Well i think i have the right idea in mind to do them. But no one has any learning tips


----------



## LvdT (Jan 13, 2011)

Try to find a bump off piste with a lot of powder, where you can try it on safely. 

Can't do it myself, so can't give you any tips on the real move...


----------



## seanboobs (Dec 2, 2010)

If you live by any small hills and where there is a decent amount of snow on the ground, get shoveling! Build a little drop in to get enough speed to hit your later developed small jump. Shovel all the snow possible into the landing area and go for it!


----------



## mikemounlio (Oct 6, 2010)

So i gave it a shoot well two shoots really. The frist one was off a very bad ramp. I just f888ed it all up. I didnt lean back, didnt raise my lead arm, didnt get rotation in time, didnt nose ollie i just didnt do it right. Didnt get hurt tho. The second time i got the lead back, i got the arm up, i got the rotation started, but i didnt get the rotation in time. The nose of the board was on top of the hill before the spin started. I landed on my back and slid down the landing. Ill give her another shoot in a week or so.

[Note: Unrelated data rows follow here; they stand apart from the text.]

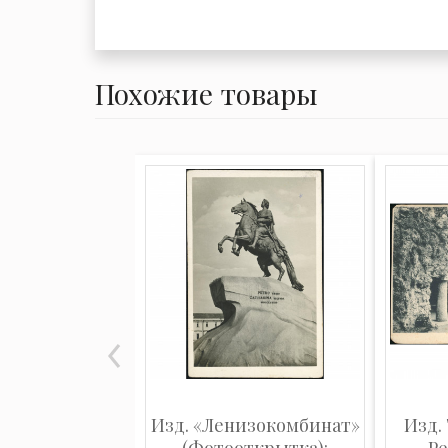
Похожие товары
Изд. «Ленизокомбинат»
Изд. 
(Фотооткрытка):
Ре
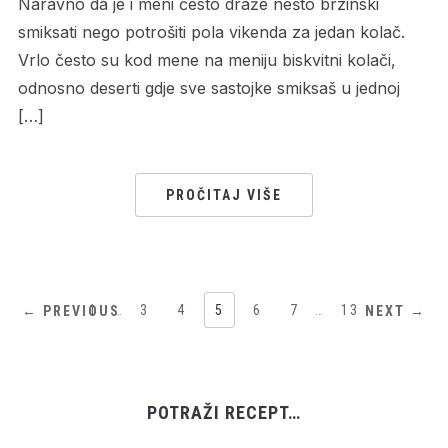
Naravno da je i meni često draže nešto brzinski
smiksati nego potrošiti pola vikenda za jedan kolač.
Vrlo često su kod mene na meniju biskvitni kolači,
odnosno deserti gdje sve sastojke smiksaš u jednoj
[…]
PROČITAJ VIŠE
1
…
3
4
5
6
7
…
13
← PREVIOUS
NEXT →
POTRAŽI RECEPT…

I know i can do it tho.


----------



## carvebeast (Dec 13, 2010)

when i first learned fronts, i found the best low consequence place to learn them was off the knuckle of bigger jumps(think steep landings). when you are first doing them, it's gonna look sloppy. if youre coming from a diving background, that may not be your thing, but it will help if you just don't worry about how it looks initially and just spin that thing fast! think of your first few attempts as almost cartwheel-like without actually touching your hands to the ground.

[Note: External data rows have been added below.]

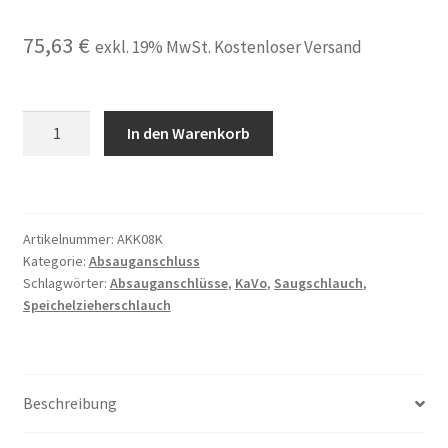
75,63
€
exkl. 19% MwSt. Kostenloser Versand
Speichelzieherschlauch
In den Warenkorb
Saugschlauch
klein
komplett
passend
Artikelnummer:
AKK08K
für
Kategorie:
Absauganschluss
KaVo
Schlagwörter:
Absauganschlüsse
,
KaVo
,
Saugschlauch
,
mit
Speichelzieherschlauch
original
Absauganschluss
Menge
Beschreibung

1.) as you approach the knuckle, lean back and put your hands above your head (you will look goofy, but after a few tries you can lose this step...it just helps getting your momentum going forward).

2.) as you reach the transition on the knuckle from the top to where it starts to drop down, lead with your hands and upper body and pop your weight to your nose in somewhat of a nollie fashion


3.) as you leave the ground, tuck up those legs and bring the rest of your body through the motion of flipping forward.

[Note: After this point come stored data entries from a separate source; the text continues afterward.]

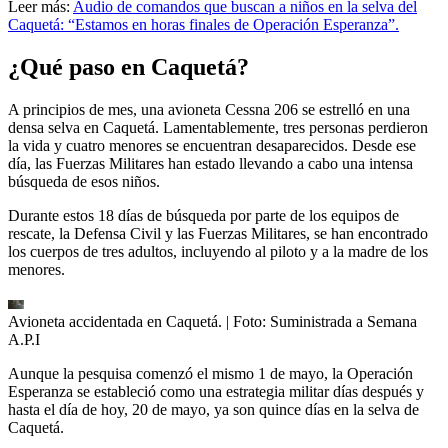
Leer más:
Audio de comandos que buscan a niños en la selva del
Caquetá: “Estamos en horas finales de Operación Esperanza”.
¿Qué paso en Caquetá?
A principios de mes, una avioneta Cessna 206 se estrelló en una
densa selva en Caquetá. Lamentablemente, tres personas perdieron
la vida y cuatro menores se encuentran desaparecidos. Desde ese
día, las Fuerzas Militares han estado llevando a cabo una intensa
búsqueda de esos niños.
Durante estos 18 días de búsqueda por parte de los equipos de
rescate, la Defensa Civil y las Fuerzas Militares, se han encontrado
los cuerpos de tres adultos, incluyendo al piloto y a la madre de los
menores.
Avioneta accidentada en Caquetá.
| Foto:
Suministrada a Semana
A.P.I
Aunque la pesquisa comenzó el mismo 1 de mayo, la Operación
Esperanza se estableció como una estrategia militar días después y
hasta el día de hoy, 20 de mayo, ya son quince días en la selva de
Caquetá.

4.) toughest part for me, spotting your landing. remember the first few times you will likely end up a little under-rotated but you can still ride it out off your tail and a hand check the majority of the time regardless.

5.) the more pop you get, the easier it is to land the rotation and spot your landing. so learning on knuckles is low risk and good at first, but after a few tries you realize that if you took it to something slightly larger you can spin slower and spot your landing more easily. take your time with it and you'll get it. as you get better and better, work on focusing more on the nollie itself than the spin and keeping your arms quiet instead of throwing them over your head. then you'll be hitting them with some steez off boxes, up rails, jumps, etc. 

let me know if that helped and i can also put up a video clip of when i was first learning them off knuckles as listed above if you are more of a visual person. edit: just read through your first post again, and i think its important to mention that you should learn spinning before flipping imo. teaches you board control that is very important to inversions, which are generally more difficult. just my opinion, but the reality is there's no right order for learning tricks. if you wanna learn flips, i say go for it.


----------



## dice (Oct 5, 2009)

Good tips! I'll try that when we get some snow. I've seen people do it off rollers with thick snow cover. Cheers...


----------